Brief :: Output each entry below as it stands, leaving out every picture.

Input material ::

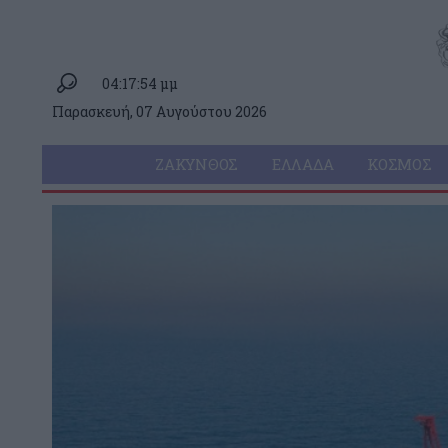
04:17:54 μμ
Παρασκευή, 07 Αυγούστου 2026
ΖΆΚΥΝΘΟΣ
ΕΛΛΆΔΑ
ΚΌΣΜΟΣ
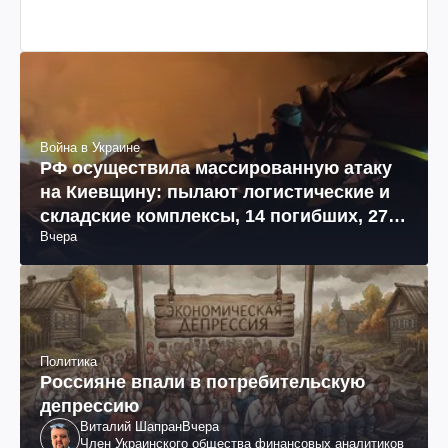
Война в Украине
РФ осуществила массированную атаку
на Киевщину: пылают логистические и
складские комплексы, 14 погибших, 27
Вчера
раненых (фото, видео)
Политика
Россияне впали в потребительскую
депрессию
Виталий Шапран
Вчера
Член Украинского общества финансовых аналитиков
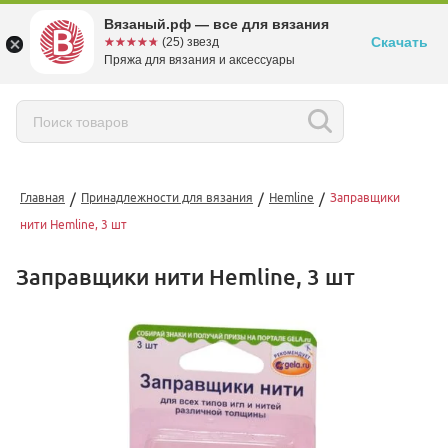
Вязаный.рф — все для вязания
Скачать
☆☆☆☆☆
★★★★★
(25) звезд
Пряжа для вязания и аксессуары
/
/
/
Главная
Принадлежности для вязания
Hemline
Заправщики
нити Hemline, 3 шт
Заправщики нити Hemline, 3 шт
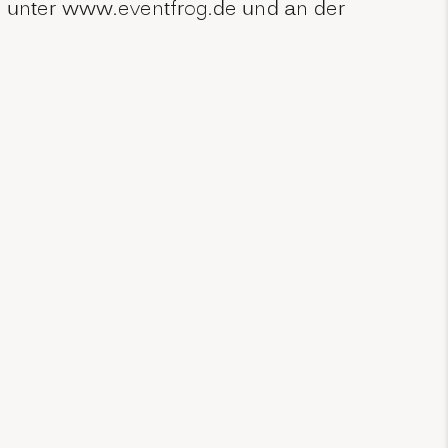
es unter www.eventfrog.de und an der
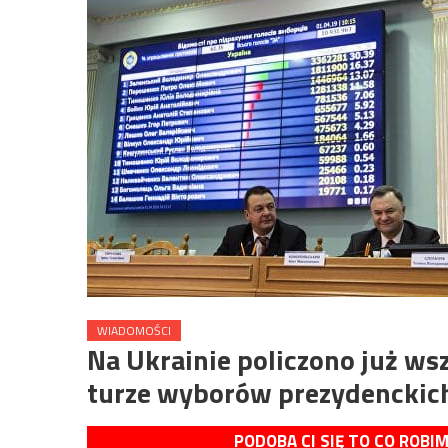
WIADOMOŚCI
Na Ukrainie policzono już ws
turze wyborów prezydenckic
PODOBA CI SIĘ TO CO ROBI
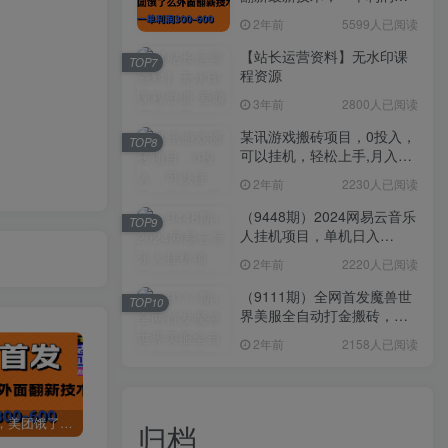
300-600
2年前
5599人已阅读
【站长运营资料】无水印课
TOP7
程资源
3年前
2800人已阅读
某讯游戏搬砖项目，0投入，
TOP8
可以挂机，轻松上手,月入
3000+上不封顶
2年前
2230人已阅读
（9448期）2024网易云音乐
TOP9
人挂机项目，单机日入
150+，无脑月入5000+
2年前
2220人已阅读
（9111期）全网首发魔兽世
TOP10
界美服全自动打金搬砖，日
入1000+，简单好操作，保
2年前
2158人已阅读
姆级教学
全网首发，美团饿了么老店翻新最新技术，一单利润300-600
某讯游戏搬砖项目，0投入，可以挂机，轻松上手,月入3000+上不封顶
（9448期）2024网易云音乐人挂机项目，单机日入150+，无脑月入5000+
归档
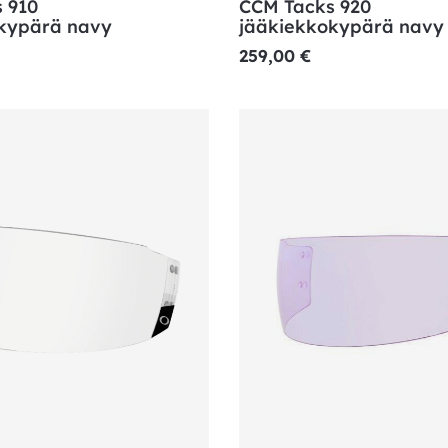
 910
CCM Tacks 920
kypärä navy
jääkiekkokypärä navy
259,00
€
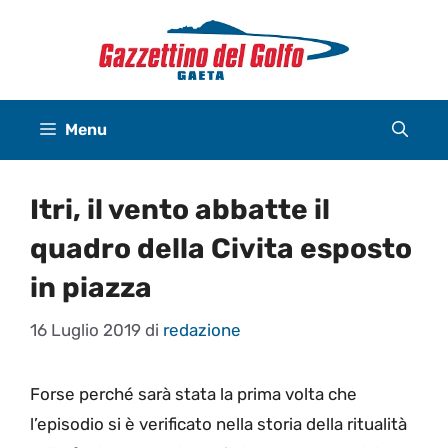
Vai
al
contenuto
Menu
Itri, il vento abbatte il
quadro della Civita esposto
in piazza
16 Luglio 2019
di
redazione
Forse perché sarà stata la prima volta che
l’episodio si è verificato nella storia della ritualità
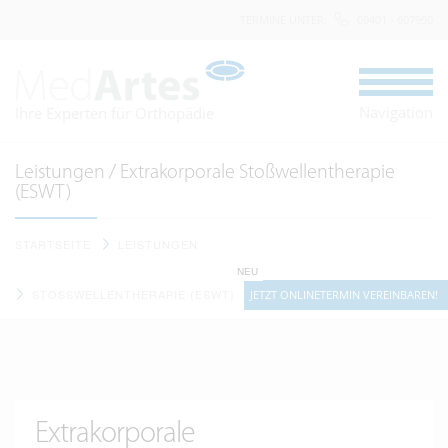
TERMINE UNTER
:
09401 - 607950
Navigation
Ihre Experten für Orthopädie
Leistungen / Extrakorporale Stoßwellentherapie
(ESWT)
STARTSEITE
LEISTUNGEN
NEU
STOSSWELLENTHERAPIE (ESWT)
JETZT ONLINETERMIN VEREINBAREN!
Extrakorporale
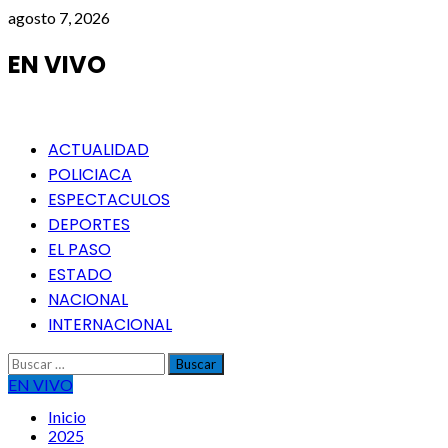
Saltar
agosto 7, 2026
al
contenido
EN VIVO
Menú
ACTUALIDAD
principal
POLICIACA
ESPECTACULOS
DEPORTES
EL PASO
ESTADO
NACIONAL
INTERNACIONAL
Buscar:
EN VIVO
Inicio
2025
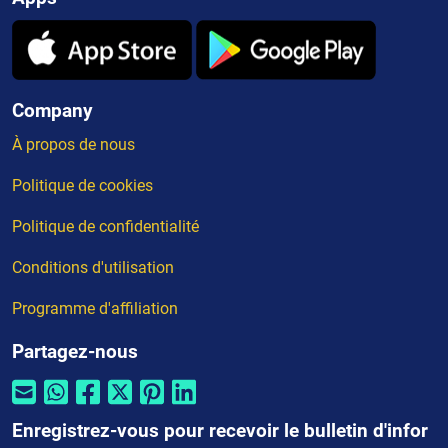
Company
À propos de nous
Politique de cookies
Politique de confidentialité
Conditions d'utilisation
Programme d'affiliation
Partagez-nous
Enregistrez-vous pour recevoir le bulletin d'infor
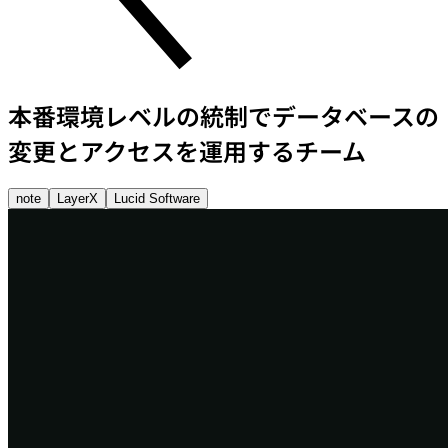
本番環境レベルの統制でデータベースの
変更とアクセスを運用するチーム
note
LayerX
Lucid Software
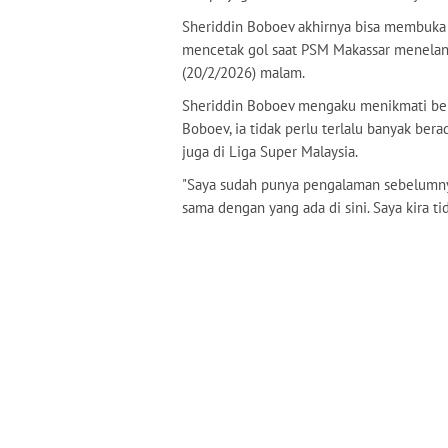
Sheriddin Boboev akhirnya bisa membuka s
mencetak gol saat PSM Makassar menelan k
(20/2/2026) malam.
Sheriddin Boboev mengaku menikmati ber
Boboev, ia tidak perlu terlalu banyak ber
juga di Liga Super Malaysia.
"Saya sudah punya pengalaman sebelumnya
sama dengan yang ada di sini. Saya kira tid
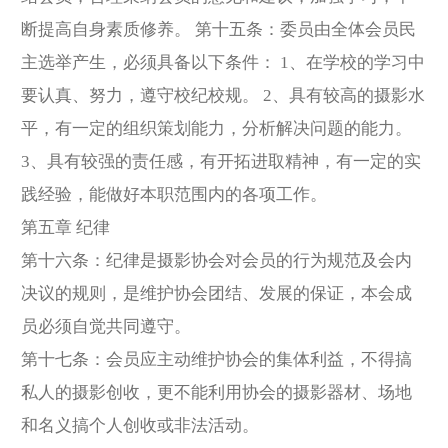
断提高自身素质修养。 第十五条：委员由全体会员民
主选举产生，必须具备以下条件： 1、在学校的学习中
要认真、努力，遵守校纪校规。 2、具有较高的摄影水
平，有一定的组织策划能力，分析解决问题的能力。
3、具有较强的责任感，有开拓进取精神，有一定的实
践经验，能做好本职范围内的各项工作。
第五章 纪律
第十六条：纪律是摄影协会对会员的行为规范及会内
决议的规则，是维护协会团结、发展的保证，本会成
员必须自觉共同遵守。
第十七条：会员应主动维护协会的集体利益，不得搞
私人的摄影创收，更不能利用协会的摄影器材、场地
和名义搞个人创收或非法活动。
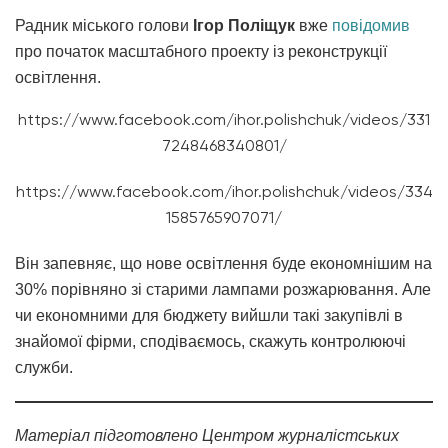
Радник міського голови
Ігор Поліщук
вже
повідомив
про початок масштабного проекту із реконструкції
освітлення.
https://www.facebook.com/ihor.polishchuk/videos/331
7248468340801/
https://www.facebook.com/ihor.polishchuk/videos/334
1585765907071/
Він запевняє, що нове освітлення буде економнішим на
30% порівняно зі старими лампами розжарювання. Але
чи економними для бюджету вийшли такі закупівлі в
знайомої фірми, сподіваємось, скажуть контролюючі
служби.
Матеріал підготовлено Центром журналістських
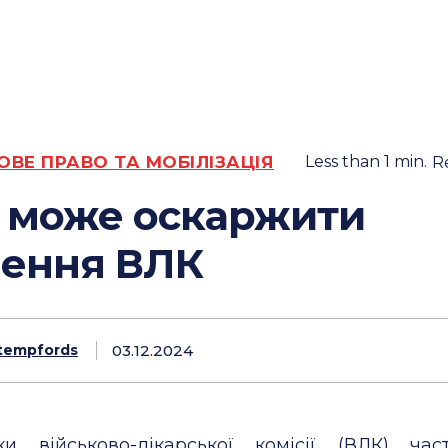
ОВЕ ПРАВО ТА МОБІЛІЗАЦІЯ
Less than 1
min.
R
 може оскаржити
шення ВЛК
03.12.2024
tempfords
ки військово-лікарської комісії (ВЛК) ча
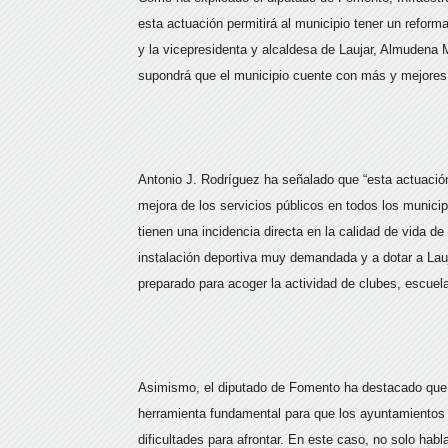
esta actuación permitirá al municipio tener un reform
y la vicepresidenta y alcaldesa de Laujar, Almudena 
supondrá que el municipio cuente con más y mejores i
Antonio J. Rodríguez ha señalado que “esta actuació
mejora de los servicios públicos en todos los munici
tienen una incidencia directa en la calidad de vida d
instalación deportiva muy demandada y a dotar a Lau
preparado para acoger la actividad de clubes, escuela
Asimismo, el diputado de Fomento ha destacado que “
herramienta fundamental para que los ayuntamientos 
dificultades para afrontar. En este caso, no solo ha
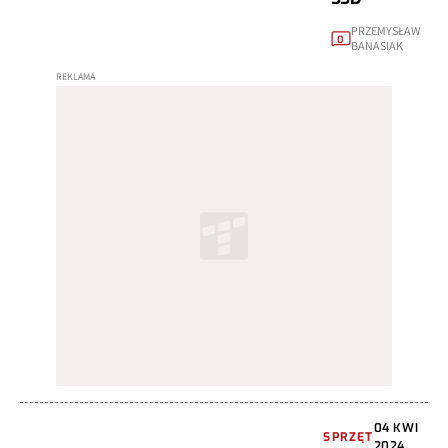
PRZEMYSŁAW
0
BANASIAK
04 KWI
SPRZĘT
2024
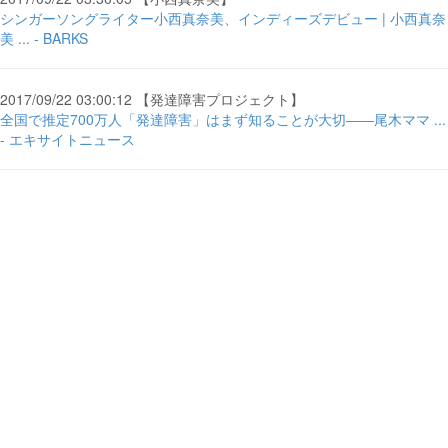
シンガーソングライター小西真奈美、インディーズデビュー | 小西真奈
美 ... - BARKS
2017/09/22 03:00:12 【発達障害プロジェクト】
全国で推定700万人「発達障害」はまず知ることが大切――尾木ママ ...
- エキサイトニュース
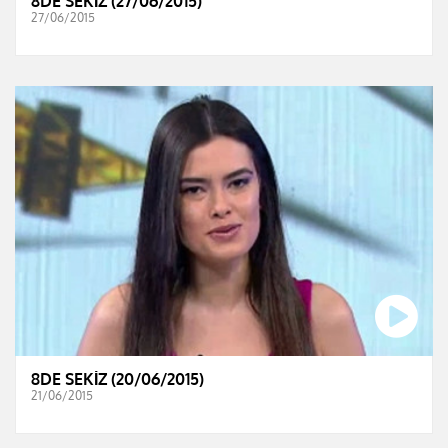
8DE SEKİZ (27/06/2015)
27/06/2015
8DE SEKİZ (20/06/2015)
21/06/2015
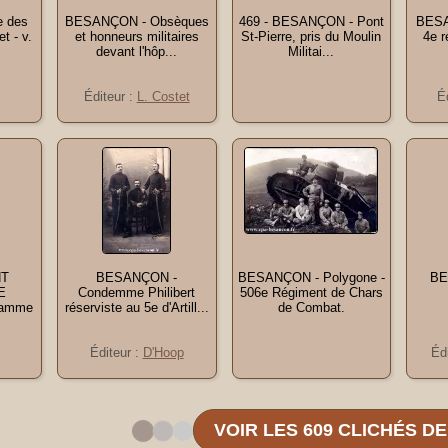
 des
BESANÇON - Obsèques
469 - BESANÇON - Pont
BESA
t - v.
et honneurs militaires
St-Pierre, pris du Moulin
4e r
devant l'hôp...
Militai...
Éditeur :
L. Costet
É
NT
BESANÇON -
BESANÇON - Polygone -
BE
E
Condemme Philibert
506e Régiment de Chars
ramme
réserviste au 5e d'Artill...
de Combat.
Éditeur :
D'Hoop
Éd
VOIR LES 609 CLICHÉS D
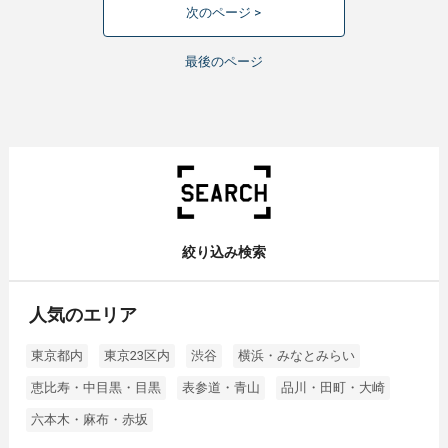
次のページ >
最後のページ
絞り込み検索
人気のエリア
東京都内
東京23区内
渋谷
横浜・みなとみらい
恵比寿・中目黒・目黒
表参道・青山
品川・田町・大崎
六本木・麻布・赤坂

Response area ::
04:17:54 μμ
Παρασκευή, 07 Αυγούστου 2026
ΖΆΚΥΝΘΟΣ
ΕΛΛΆΔΑ
ΚΌΣΜΟΣ
Война в Украине
РФ осуществила массированную атаку
на Киевщину: пылают логистические и
складские комплексы, 14 погибших, 27
Вчера
раненых (фото, видео)
Политика
Россияне впали в потребительскую
депрессию
Виталий Шапран
Вчера
Член Украинского общества финансовых аналитиков
Вязаный.рф — все для вязания
Скачать
☆☆☆☆☆
★★★★★
(25) звезд
Пряжа для вязания и аксессуары
/
/
/
Главная
Принадлежности для вязания
Hemline
Заправщики
нити Hemline, 3 шт
Заправщики нити Hemline, 3 шт
es unter www.eventfrog.de und an der
WIADOMOŚCI
Na Ukrainie policzono już ws
turze wyborów prezydenckic
PODOBA CI SIĘ TO CO ROBI
300-600
2年前
5599人已阅读
【站长运营资料】无水印课
TOP7
程资源
3年前
2800人已阅读
某讯游戏搬砖项目，0投入，
TOP8
可以挂机，轻松上手,月入
3000+上不封顶
2年前
2230人已阅读
（9448期）2024网易云音乐
TOP9
人挂机项目，单机日入
150+，无脑月入5000+
2年前
2220人已阅读
（9111期）全网首发魔兽世
TOP10
界美服全自动打金搬砖，日
入1000+，简单好操作，保
2年前
2158人已阅读
姆级教学
全网首发，美团饿了么老店翻新最新技术，一单利润300-600
某讯游戏搬砖项目，0投入，可以挂机，轻松上手,月入3000+上不封顶
（9448期）2024网易云音乐人挂机项目，单机日入150+，无脑月入5000+
归档
 910
CCM Tacks 920
kypärä navy
jääkiekkokypärä navy
259,00
€
Vai
al
contenuto
Menu
Itri, il vento abbatte il
quadro della Civita esposto
in piazza
16 Luglio 2019
di
redazione
Forse perché sarà stata la prima volta che
l’episodio si è verificato nella storia della ritualità
TERMINE UNTER
:
09401 - 607950
Navigation
Ihre Experten für Orthopädie
Leistungen / Extrakorporale Stoßwellentherapie
(ESWT)
STARTSEITE
LEISTUNGEN
NEU
STOSSWELLENTHERAPIE (ESWT)
JETZT ONLINETERMIN VEREINBAREN!
Extrakorporale
Saltar
agosto 7, 2026
al
contenido
EN VIVO
Menú
ACTUALIDAD
principal
POLICIACA
ESPECTACULOS
DEPORTES
EL PASO
ESTADO
NACIONAL
INTERNACIONAL
Buscar:
EN VIVO
Inicio
2025
Company
À propos de nous
Politique de cookies
Politique de confidentialité
Conditions d'utilisation
Programme d'affiliation
Partagez-nous
Enregistrez-vous pour recevoir le bulletin d'infor
本番環境レベルの統制でデータベースの
変更とアクセスを運用するチーム
note
LayerX
Lucid Software
Sheriddin Boboev akhirnya bisa membuka s
mencetak gol saat PSM Makassar menelan k
(20/2/2026) malam.
Sheriddin Boboev mengaku menikmati ber
Boboev, ia tidak perlu terlalu banyak ber
juga di Liga Super Malaysia.
"Saya sudah punya pengalaman sebelumnya
sama dengan yang ada di sini. Saya kira tid
断提高自身素质修养。 第十五条：委员由全体会员民
主选举产生，必须具备以下条件： 1、在学校的学习中
要认真、努力，遵守校纪校规。 2、具有较高的摄影水
平，有一定的组织策划能力，分析解决问题的能力。
3、具有较强的责任感，有开拓进取精神，有一定的实
践经验，能做好本职范围内的各项工作。
第五章 纪律
第十六条：纪律是摄影协会对会员的行为规范及会内
决议的规则，是维护协会团结、发展的保证，本会成
员必须自觉共同遵守。
第十七条：会员应主动维护协会的集体利益，不得搞
私人的摄影创收，更不能利用协会的摄影器材、场地
和名义搞个人创收或非法活动。
Радник міського голови
Ігор Поліщук
вже
повідомив
про початок масштабного проекту із реконструкції
освітлення.
https://www.facebook.com/ihor.polishchuk/videos/331
7248468340801/
https://www.facebook.com/ihor.polishchuk/videos/334
1585765907071/
Він запевняє, що нове освітлення буде економнішим на
30% порівняно зі старими лампами розжарювання. Але
чи економними для бюджету вийшли такі закупівлі в
знайомої фірми, сподіваємось, скажуть контролюючі
служби.
Матеріал підготовлено Центром журналістських
ОВЕ ПРАВО ТА МОБІЛІЗАЦІЯ
Less than 1
min.
R
 може оскаржити
шення ВЛК
03.12.2024
tempfords
ки військово-лікарської комісії (ВЛК) ча
esta actuación permitirá al municipio tener un reform
y la vicepresidenta y alcaldesa de Laujar, Almudena 
supondrá que el municipio cuente con más y mejores i
Antonio J. Rodríguez ha señalado que “esta actuació
mejora de los servicios públicos en todos los munici
tienen una incidencia directa en la calidad de vida d
instalación deportiva muy demandada y a dotar a Lau
preparado para acoger la actividad de clubes, escuela
Asimismo, el diputado de Fomento ha destacado que “
herramienta fundamental para que los ayuntamientos 
dificultades para afrontar. En este caso, no solo ha
PRZEMYSŁAW
0
BANASIAK
04 KWI
SPRZĘT
2024
シンガーソングライター小西真奈美、インディーズデビュー | 小西真奈
美 ... - BARKS
2017/09/22 03:00:12 【発達障害プロジェクト】
全国で推定700万人「発達障害」はまず知ることが大切――尾木ママ ...
- エキサイトニュース
8DE SEKİZ (27/06/2015)
27/06/2015
8DE SEKİZ (20/06/2015)
21/06/2015
 des
BESANÇON - Obsèques
469 - BESANÇON - Pont
BESA
t - v.
et honneurs militaires
St-Pierre, pris du Moulin
4e r
devant l'hôp...
Militai...
Éditeur :
L. Costet
É
NT
BESANÇON -
BESANÇON - Polygone -
BE
E
Condemme Philibert
506e Régiment de Chars
ramme
réserviste au 5e d'Artill...
de Combat.
Éditeur :
D'Hoop
Éd
VOIR LES 609 CLICHÉS D
次のページ >
最後のページ
絞り込み検索
人気のエリア
東京都内
東京23区内
渋谷
横浜・みなとみらい
恵比寿・中目黒・目黒
表参道・青山
品川・田町・大崎
六本木・麻布・赤坂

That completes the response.